En résumé, des objectifs sanitaires ont été définis de longue date par les scientifiques, par l'ANSES, par les instances reconnues en matière sanitaire : ils consistent à diminuer la consommation de gras, de sel et de sucre. Ce sont ces objectifs qu'il nous faut, avec énergie, nous efforcer d'atteindre. Et nous devons aider le Nutri-Score, l'étiquetage simplifié officiel en France, à se développer dans notre pays et en Europe.
Certains pays européens et surtout la grande majorité des industriels sont opposés à la généralisation du Nutri-Score, qui présente, à leurs yeux, le défaut d'être immédiatement compréhensible. Leur lobbying intensif auprès de la Commission européenne l'a conduite à annoncer il y a une quinzaine de jours, oralement et non par écrit, que si un professionnel voulait utiliser le Nutri-Score dans un autre État membre que la France, il faudra obligatoirement que cet État membre le notifie à la Commission européenne et que celle-ci l'accepte.

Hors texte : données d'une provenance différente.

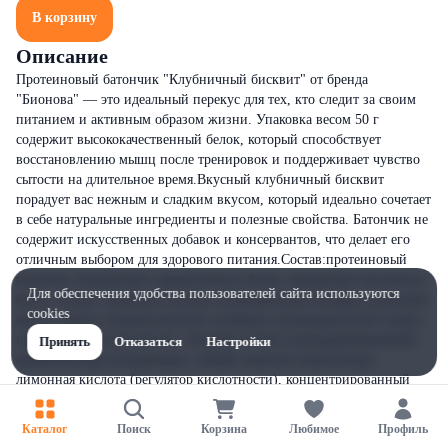
В корзину
Описание
Протеиновый батончик "Клубничный бисквит" от бренда
"Бионова" — это идеальный перекус для тех, кто следит за своим
питанием и активным образом жизни. Упаковка весом 50 г
содержит высококачественный белок, который способствует
восстановлению мышц после тренировок и поддерживает чувство
сытости на длительное время.Вкусный клубничный бисквит
порадует вас нежным и сладким вкусом, который идеально сочетает
в себе натуральные ингредиенты и полезные свойства. Батончик не
содержит искусственных добавок и консервантов, что делает его
отличным выбором для здорового питания.Состав:протеиновый
комплекс (концентрат сывороточного белка, концентрат молочного
Для обеспечения удобства пользователей сайта используются
белка, изолят горохового белка), изомальтоолигосахарид, кокосовое
cookies
масло, свекла сушеная молотая, клубника сублимационной сушки,
полидекстрозы (носитель), глицерин (агент влагоудерживающий),
Принять
Отказаться
Настройки
ароматизаторы натуральные, соевый лецитин (эмульгатор),
лимонная кислота (регулятор кислотности), концентрированный
сок черной моркови (краситель натуральный)
Каталог
Поиск
Корзина
Любимое
Профиль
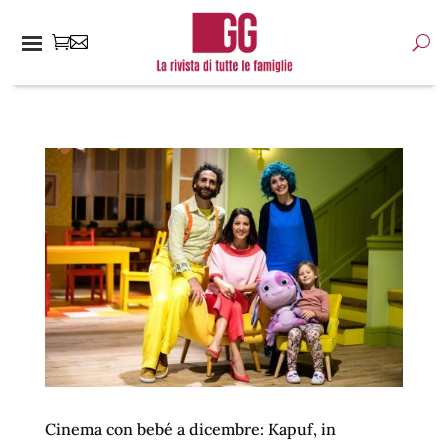
Cinema con bebé a dicembre: Kapuf, in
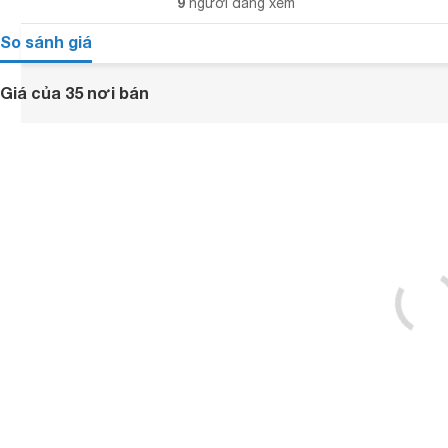
9
người đang xem
So sánh giá
Giá của 35 nơi bán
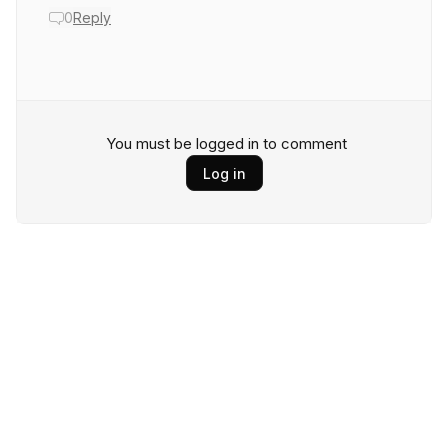
0
Reply
You must be logged in to comment
Log in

Cette procédure inventée ex nihilo diffère entièrement de celles habituellement suivies pour les autorisations. Ainsi, pour les allégations nutritionnelles – une allégation nutritionnelle, c'est par exemple la minuscule quantité de calcium ajoutée aux céréales du petit-déjeuner pour renforcer les os – la procédure est qu'une allégation portée par un État membre et validée par la Commission européenne est applicable dans tous les États membres.
La procédure mise en place pour le Nutri-Score, qui ne repose sur aucun texte réglementaire, oblige chaque État membre à faire une notification auprès de la Commission européenne, ce qui va ralentir considérablement son adoption au niveau européen. Comme vous le voyez, la guerre est loin d'être gagnée.